The plan was: Let’s go and sit on the front steps and count the passing cars. Like watching paint dry. Okay, but a plan is a plan. A plan is power, anticipation, kids jumping up and down, clapping their hands, no matter how feeble the plan.
“We’re going to the steps! To count cars!” Viv shepherded Ben to the front door.
“Bebock,” Ben said.
“What?” Molly said.
“Bebock,” he said.
“Come on,” Molly said, rushing them though there was no rush. Just the rush to escort them into a few minutes of peace.
They were both, finally, out the door. She pulled it shut behind them, wanting to draw a solid line between the place where they had been cranky and the place where they would no longer be cranky.
The door would not close. She yanked harder. There was resistance, something preventing it from shutting the final half centimeter, maybe a strong draft blowing through the house? Maybe a toy jammed on the other side of the hinges? Maybe someone pulling on the door with equal force from the opposite side?
Or, she realized only as Ben’s howl took root in his bowels and rose upward: Ben’s right ring finger, somehow lodged in just the wrong place, the place that she had been clamping with all her force.
In horror she reopened the door, releasing the finger, and both she and Viv descended upon him in a fruitless effort to comfort. For a long time the three of them were suspended in a moment from which there was no escape: the shrieking boy, the terrified sister, the guilty mother.
The finger seemed fine.
Or so she told herself. He wouldn’t let her get a good look at it.
After a while, the sound of bagpipes could be heard a long way off.
“What’s that?” Viv said, lifting her head from the spot where she had nuzzled into Molly’s shoulder.
“Bagpipes,” Molly explained to Viv over the noise of Ben’s weeping.
Slowly the bagpipes drew closer. Ben stopped crying. He listened.
“He should have said ‘Excuse me’ to the door. Right, Mom? If he had said ‘Excuse me’ to the door this wouldn’t have happened.”

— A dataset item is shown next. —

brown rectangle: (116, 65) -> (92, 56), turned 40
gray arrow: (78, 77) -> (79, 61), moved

Ben crawled into Molly’s lap and stood on her legs and wrapped his arms around her neck and let her whisk the tears off his face. He tugged at her shirt. Her unmarred black shirt. She lifted it so he could nurse.

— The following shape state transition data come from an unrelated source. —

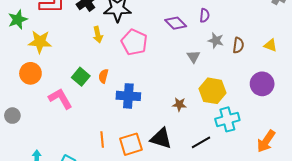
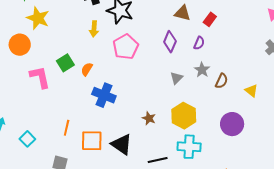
purple diamond: (176, 23) -> (170, 42), turned 50

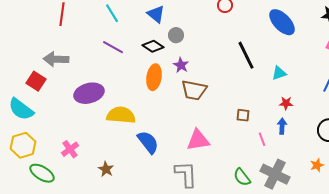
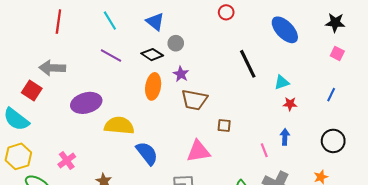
red star: (286, 103) -> (290, 104), moved
brown square: (243, 115) -> (224, 126), moved

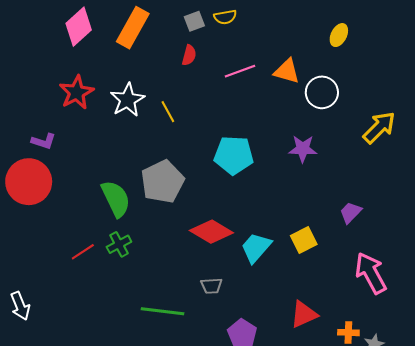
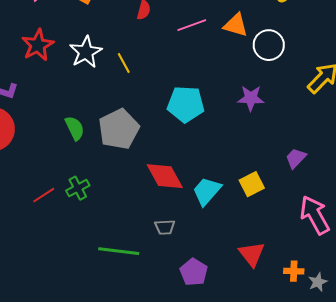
green semicircle: (116, 199) -> (75, 128), moved, size x0.7
red diamond: (211, 232) -> (165, 176), turned 30
red triangle: (304, 314) -> (252, 254), turned -44

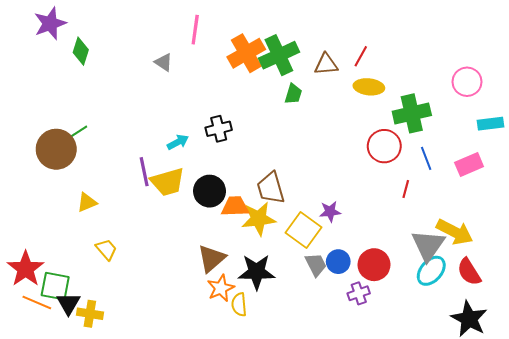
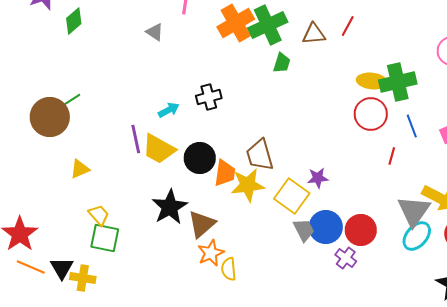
green diamond: (81, 51) -> (74, 21), turned 32
yellow ellipse: (369, 87) -> (372, 81), moved
yellow trapezoid: (168, 182) -> (159, 149), turned 45
orange trapezoid: (235, 206) -> (225, 173), turned 100
blue circle: (338, 262) -> (326, 227), size x1.4
black star: (256, 272) -> (170, 207), moved, turned -30
green square: (55, 286) -> (105, 238), moved
purple cross: (359, 293) -> (346, 258), turned -35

“…up above the world so high, like a diamond in the sky…,” Viv sang along with the bagpipes.
It sounded weird, “Twinkle, Twinkle, Little Star” on the bagpipes.
Still nursing, Ben opened and closed his fingers for the twinkle part, as Viv had trained him to do. His right ring finger moving just as well as the others.
“Am I going to see the pagbipes?”
“Bagpipes. Yes. This is your first time ever seeing them I think.” Yet another item on the near-infinite list of things to which she had introduced Viv.
“And then her mother took her to the ruined schoo-oo-ool!” Viv sang along with the next verse.
“What?”
“And then her mother took her to the ruined schoo-oo-ool!” Viv continued.
“Who told you those words?”
“Made them up.”
The sound of the bagpipes came ever nearer. The musician turned the corner. A young woman. She was not playing the bagpipes. She was playing a reed instrument that Molly didn’t recognize.
“Bagpipes!” Viv said.
Viv wanted to go into Ben’s crib with him so they could pretend to be newborns. As Molly lifted them in (thinking that she was not doing a very good job, that in a mere twenty minutes she had wounded the baby and misinformed the child), her foot came into contact with something bulky beneath the crib.
Her big old brown duffel bag, shoved into the shadows, packed so full its contents strained the zipper.
“Why’s the suitcase under here?” Molly said. “What’s in it?”
Viv looked at her strangely.
“Everything we put in it, of course,” she said.
“Toys?”
“Mom, you know.”
Molly reached for it.
“Leave us alone!” Viv said. “Close the door!”